When my husband's ex-wife dropped off my stepson, 11, he told his father he needed to speak to him privately. I left the room so they could talk, with his mother present (shared custody) about "me."
I later learned he was upset that he was "barred from his home" previously, by me.
What happened: Our front door was open but the screen door was locked. We have a toddler who knows how to open the screen door unless it's locked.
My stepson decided, despite a clear view of me walking to the door, that he'd stick his hand through a small tear in the screen to unlatch the door to enter.
Meanwhile, I was asking him to wait, but his mother, standing behind him let him further tear the screen which now needs replacing.
After hearing my account, my husband called his ex and explained why the door was locked, and that his son was told to wait for me the 30-60 seconds.
His ex, because of abandonment issues and being locked out by her parents at the same age, thinks a wait is intolerable, while leaving the door unlocked for a toddler to get out, is acceptable. As a mother of two (another son, 18, from a previous marriage) I'm aghast at her thinking.
My husband cannot convince her my stepson wasn't locked out. What do I tell her the next time she complains about her son being "barred?"
Take the high road - you already know her issues so can show understanding. You also have a testing adolescent's feelings to consider.
Apologize to mother and son for their mistaken impression, even though you didn't mean this. You have years ahead of trying to build a relationship of trust and peace together, so don't let this one incident blow it apart.
If the mother feels your compassion for her past, she'll hopefully stop overreacting to you. Once she's less judgmental, the child - who's naturally torn in his loyalties - will relax more, too.
Explain the danger of his very young stepbrother opening the screen door when it's unlocked.
Warning: If the lad's constantly troubled, do NOT leave him alone with the youngster till he's more at ease. And tell his father to somehow convince his ex their son needs counseling help.
Our close friends are a terrific couple with whom we like to travel, as we get along so well.
However, their adult daughter who's divorced is difficult, opinionated, and quick to anger.

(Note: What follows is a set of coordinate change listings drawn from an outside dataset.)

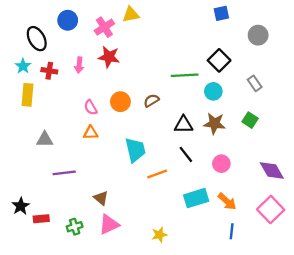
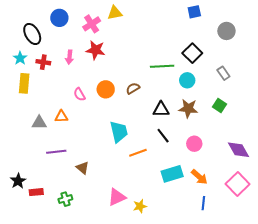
orange triangle: (91, 133) -> (61, 117), moved
brown triangle: (101, 198) -> (83, 168), moved
pink triangle: (109, 224) -> (117, 197), moved

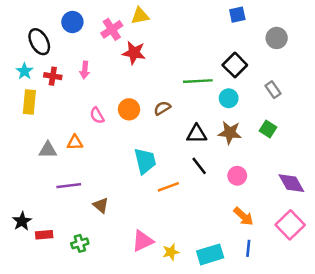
red star: (96, 50) -> (134, 53), moved
cyan rectangle: (172, 174) -> (210, 254), moved

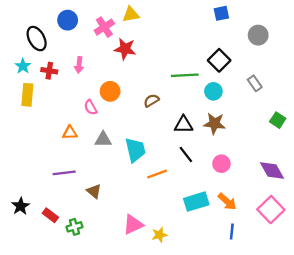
orange circle: (129, 109) -> (110, 91), moved
green square: (268, 129) -> (278, 120), moved
gray triangle: (48, 150) -> (103, 140), moved
red rectangle: (44, 235) -> (50, 215), moved, turned 42
cyan rectangle: (210, 254) -> (196, 202), moved

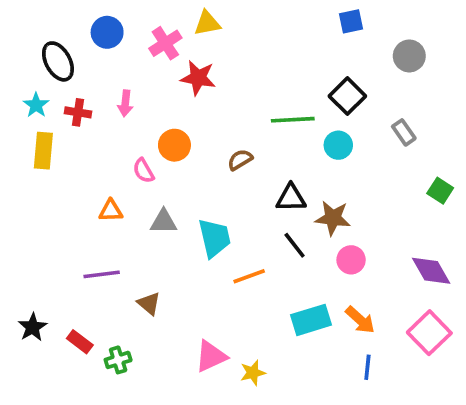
brown star: (215, 123) -> (333, 218), moved

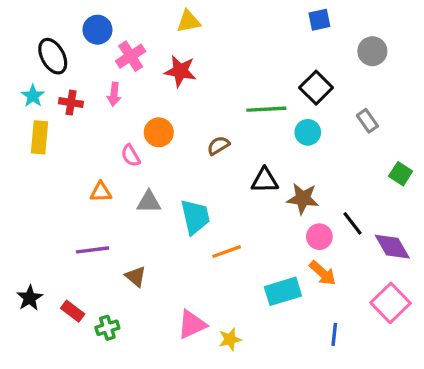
pink cross: (165, 43) -> (131, 56), moved
black line: (295, 245) -> (352, 223), moved
orange arrow: (360, 320) -> (323, 273), moved

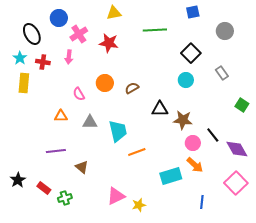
green line: (266, 109) -> (155, 30), moved
orange circle: (159, 132) -> (105, 83), moved

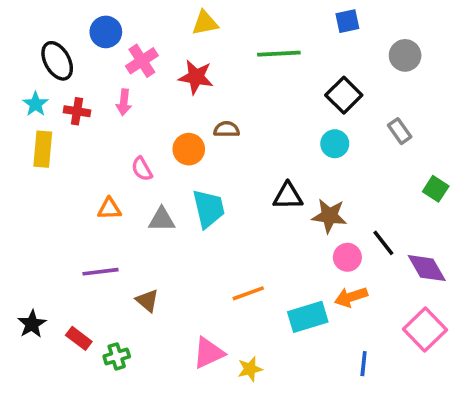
brown semicircle: (132, 88) -> (227, 129), moved, turned 32
cyan trapezoid: (118, 131) -> (209, 209), moved
orange line: (137, 152) -> (248, 293), moved
orange arrow: (195, 165) -> (351, 297), turned 120

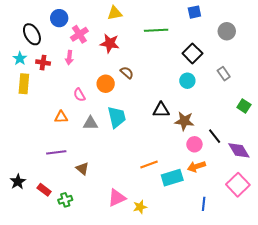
brown semicircle: (227, 129) -> (127, 73), turned 40
orange line: (248, 293) -> (149, 164), moved

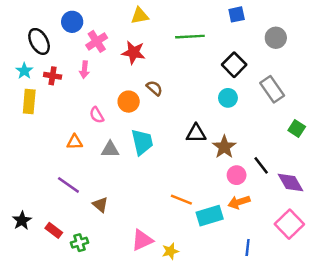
gray rectangle: (224, 74) -> (272, 89), size x1.5
brown star: (184, 121) -> (224, 147), turned 30
purple line: (56, 152) -> (68, 185), turned 42
orange line: (149, 164) -> (181, 200), turned 42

Being in her company is exhausting as she's hyperactive and also dominates conversation.
We'd planned a trip to Florida for two weeks with this couple, but have just learned they've invited their daughter, who's struggling financially, to share the three-bedroom condo we rented (we'd originally agreed one bedroom would be an office/den for anyone to use privately, as needed).
How do we tell them we can't bear to share vacation time with their daughter without offending them?
It's delicate, but do-able. Be honest without being unkind. Say that you appreciate their desire to give their daughter a vacation, but you'd considered this time away for all of you,
to get away from responsibilities and relatives back home.
Say that if they're "stuck" with needing to help her at that time and in that way, you'd rather make other plans with them for another period. Or, you can rent a separate one-bedroom place for yourselves, and only get together when you feel up to it.
My friend is mid-20s and her on-off boyfriend has left her right after she told him she's pregnant. She's so depressed that she's frightening me. Also, he left her without any money; she can't afford her rent, and has nowhere to go. She sounds suicidal. What should I do?
Immediately provide her with the number of a Distress Call Centre in your area, and urge her to make that call. There are trained people who are experienced with such calls, who listen, encourage, and have instant referrals to helping resources. Also, try to contact any of her family or other support people, who might help her.
If there's no one available, follow up on the resources with her. There are women's shelters in many locales, which offer help with finding accommodation, jobs, medical care, and counselling. She can also seek help through her faith or ethnic community, if that's appropriate.
Tip of the day:
Shared child custody requires compromises and compassion whenever possible.